Mai Al-Nakib wins 2014 First Book Award with The Hidden Light of Objects

Kuwaiti author Mai Al-Nakib has won the Edinburgh International Book Festival’s 2014 First Book Award with The Hidden Light of Objects, a stunning collection of short stories which explores the private struggles of adolescence, marriage and middle age by taking a quiet look at the lives of ordinary people living in the Middle East.

Now in its fifth year, the First Book Award encourages the Festival audience to discover the wealth of debut fiction featured in the Edinburgh International Book Festival programme. Forty six novels and short story collections were eligible for the 2014 award and readers were invited to vote for their favourite. Over 2,200 votes were received by the closing date and for the first time in the Award’s history the winning book is a short story collection.

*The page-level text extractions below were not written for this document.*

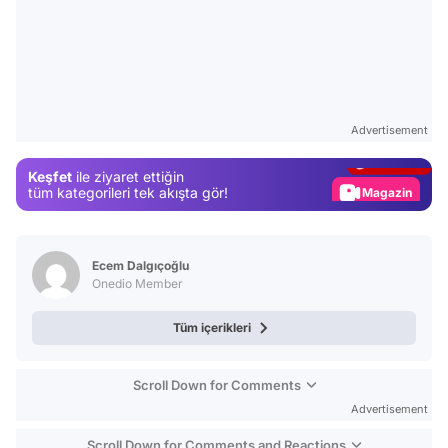
Video
Test
Advertisement
Gündem
Keşfet
ile ziyaret ettiğin
Magazin
tüm kategorileri tek akışta gör!
Video
Test
Ecem Dalgıçoğlu
Onedio Member
Tüm içerikleri
Scroll Down for Comments
Advertisement
Scroll Down for Comments and Reactions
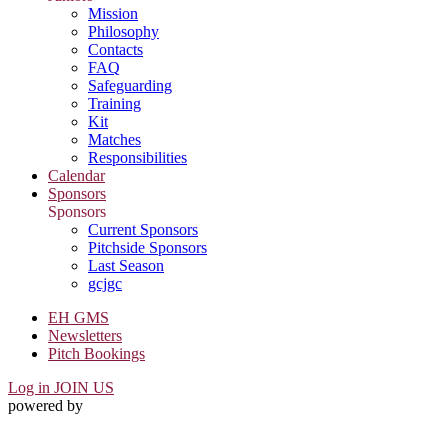
Mission
Philosophy
Contacts
FAQ
Safeguarding
Training
Kit
Matches
Responsibilities
Calendar
Sponsors
Sponsors
Current Sponsors
Pitchside Sponsors
Last Season
gcjgc
EH GMS
Newsletters
Pitch Bookings
Log in
JOIN US
powered by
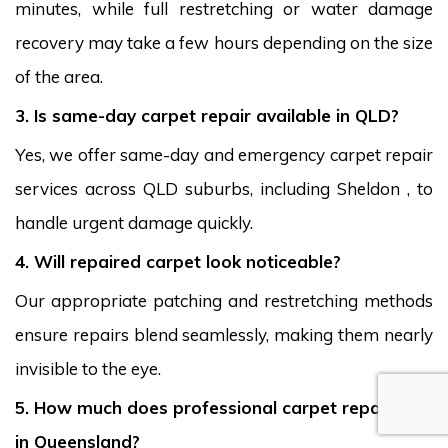
minutes, while full restretching or water damage
recovery may take a few hours depending on the size
of the area.
3. Is same-day carpet repair available in QLD?
Yes, we offer same-day and emergency carpet repair
services across QLD suburbs, including Sheldon , to
handle urgent damage quickly.
4. Will repaired carpet look noticeable?
Our appropriate patching and restretching methods
ensure repairs blend seamlessly, making them nearly
invisible to the eye.
5. How much does professional carpet repair cost
in Queensland?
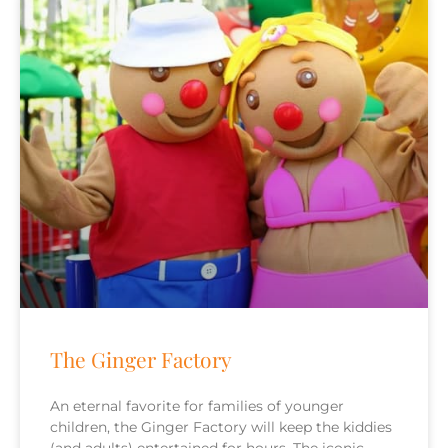
The Ginger Factory
An eternal favorite for families of younger
children, the Ginger Factory will keep the kiddies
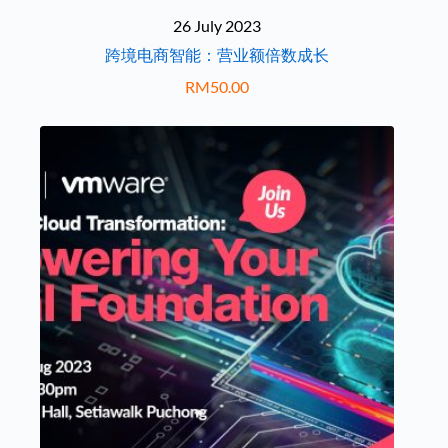
26 July 2023
跨境电商智能：营业额倍数成长
RM
50.00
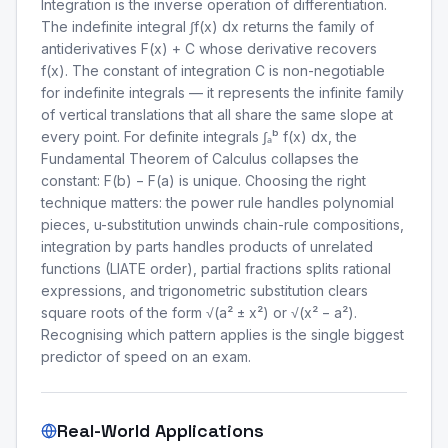
Integration is the inverse operation of differentiation.
The indefinite integral ∫f(x) dx returns the family of
antiderivatives F(x) + C whose derivative recovers
f(x). The constant of integration C is non-negotiable
for indefinite integrals — it represents the infinite family
of vertical translations that all share the same slope at
every point. For definite integrals ∫ₐᵇ f(x) dx, the
Fundamental Theorem of Calculus collapses the
constant: F(b) − F(a) is unique. Choosing the right
technique matters: the power rule handles polynomial
pieces, u-substitution unwinds chain-rule compositions,
integration by parts handles products of unrelated
functions (LIATE order), partial fractions splits rational
expressions, and trigonometric substitution clears
square roots of the form √(a² ± x²) or √(x² − a²).
Recognising which pattern applies is the single biggest
predictor of speed on an exam.
Real-World Applications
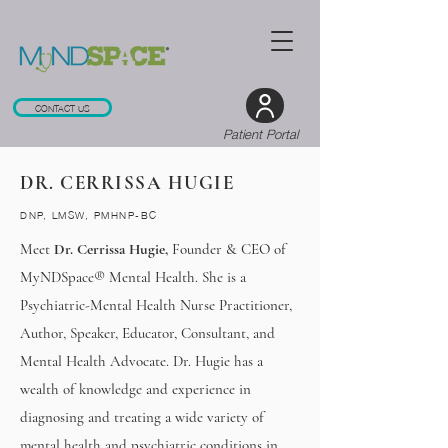
CONTACT US
Patient Portal
DR. CERRISSA HUGIE
DNP, LMSW, PMHNP-BC
Meet
Dr. Cerrissa Hugie,
Founder & CEO of
MyNDSpace® Mental Health. She is a
Psychiatric-Mental Health Nurse Practitioner,
Author, Speaker, Educator, Consultant, and
Mental Health Advocate. Dr. Hugie has a
wealth of knowledge and experience in
diagnosing and treating a wide variety of
mental health and psychiatric conditions in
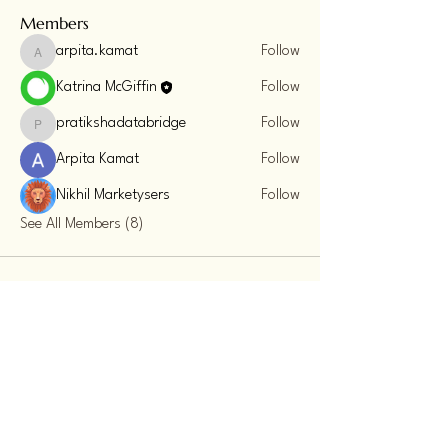
Members
arpita.kamat
Follow
arpita.kamat
Katrina McGiffin
Follow
pratikshadatabridge
Follow
pratikshadatabridge
Arpita Kamat
Follow
Nikhil Marketysers
Follow
See All Members (8)
Sacred Energy Summit
123-456-7890
info@mysite.com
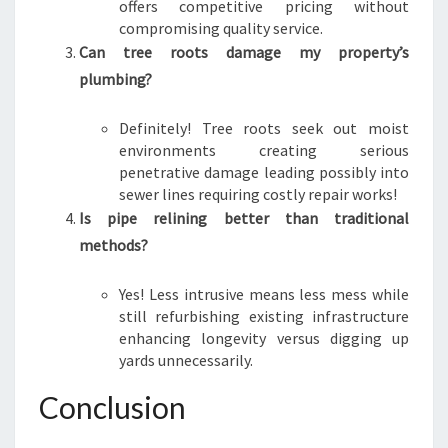
offers competitive pricing without
compromising quality service.
Can tree roots damage my property’s
plumbing?
Definitely! Tree roots seek out moist
environments creating serious
penetrative damage leading possibly into
sewer lines requiring costly repair works!
Is pipe relining better than traditional
methods?
Yes! Less intrusive means less mess while
still refurbishing existing infrastructure
enhancing longevity versus digging up
yards unnecessarily.
Conclusion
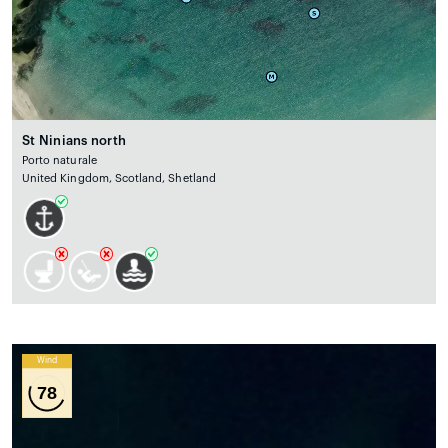
St Ninians north
Porto naturale
United Kingdom, Scotland, Shetland
Wind
78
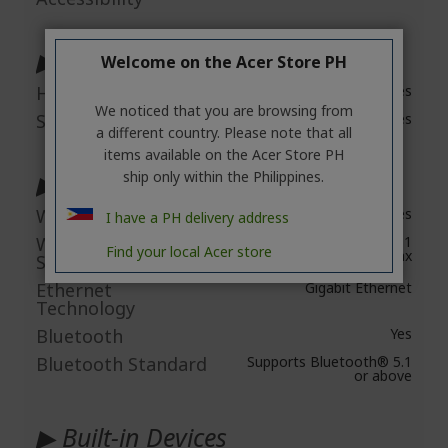
▶ Audio
Welcome on the Acer Store PH
HD Audio
Yes
We noticed that you are browsing from
Speakers
Yes
a different country. Please note that all
items available on the Acer Store PH
ship only within the Philippines.
▶ Network & Communication
Wireless LAN
Yes
I have a PH delivery address
Wireless LAN
IEEE 802.11
Find your local Acer store
a/b/g/n+ac+ax
Standard
Ethernet
Gigabit Ethernet
Technology
Bluetooth
Yes
Bluetooth Standard
Supports Bluetooth® 5.1
or above
▶ Built-in Devices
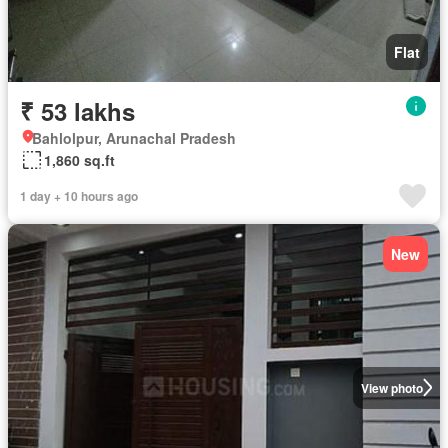
Flat
₹ 53 lakhs
Bahlolpur, Arunachal Pradesh
1,860 sq.ft
1 day + 10 hours ago
New
View photo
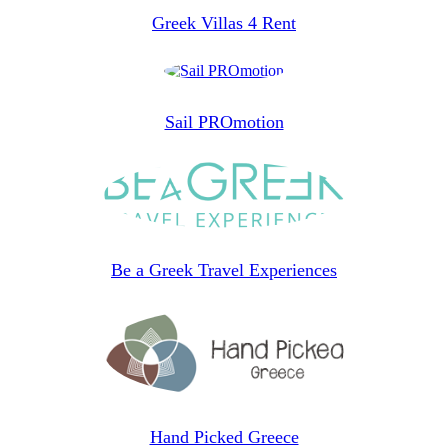
Greek Villas 4 Rent
Sail PROmotion
Be a Greek Travel Experiences
Hand Picked Greece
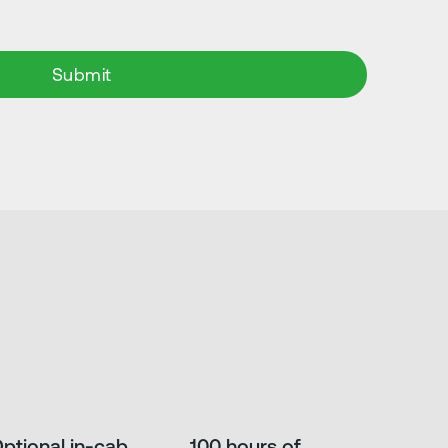
ptional in-cab
100 hours of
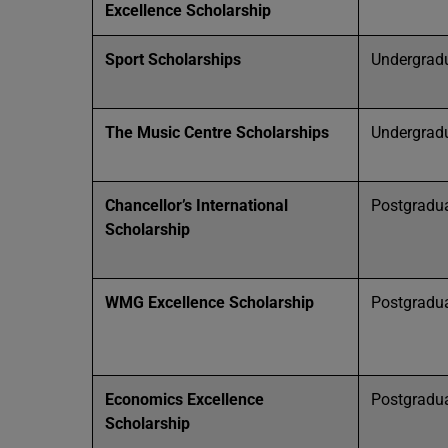
Excellence Scholarship
Sport Scholarships
Undergrad
The Music Centre Scholarships
Undergrad
Chancellor’s International
Postgradu
Scholarship
WMG Excellence Scholarship
Postgradu
Economics Excellence
Postgradu
Scholarship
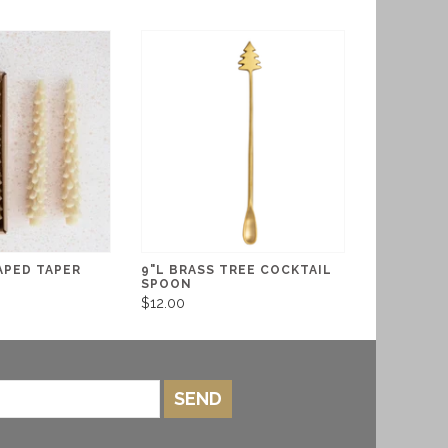
APED TAPER
9"L BRASS TREE COCKTAIL
SPOON
$12.00
SEND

On winning the award Mai Al-Nakib said ‘I am incredibly grateful for this award. To have my book selected by readers is especially gratifying and encouraging. It means so much to know that readers from all over the world are connecting with The Hidden Light of Objects. This award is especially meaningful to me because it is my first and because it comes from Edinburgh, the city I spent some time in when I was a baby. It has been part of my personal narrative for so long – I was born in Kuwait, spent a few months in London, and then in Edinburgh, before moving to St. Louis, Missouri when I was two – that winning an award from this city’s Book Festival feels like I’ve come full circle. I couldn’t be more thrilled.’

Book Festival Director Nick Barley said ‘This is an extraordinarily moving and assured debut collection depicting the lives of ordinary people in a region of the world that is high on the news agenda. I am excited that our audience chose a collection of short stories for the first time in the history of our First Book Award. Al-Nakib's strikingly assured stories range from the moving account of a Palestinian teenager who inadvertently becomes a suicide bomber, to a nostalgic depiction of 1960s Beirut before it was ravaged by conflict. Melancholy and yet full of hope, they add up to a delicately devastating portrait of the Middle East, the like of which has perhaps never before been rendered in the English language. This book, and its huge endorsement in this public vote, heralds the arrival of a rising literary star.’

Mai Al-Nakib was born in Kuwait in 1970. She holds a PhD in English Literature from Brown University in the USA and teaches postcolonial studies and comparative literature at Kuwait University. She lives in Kuwait and is currently writing her first novel.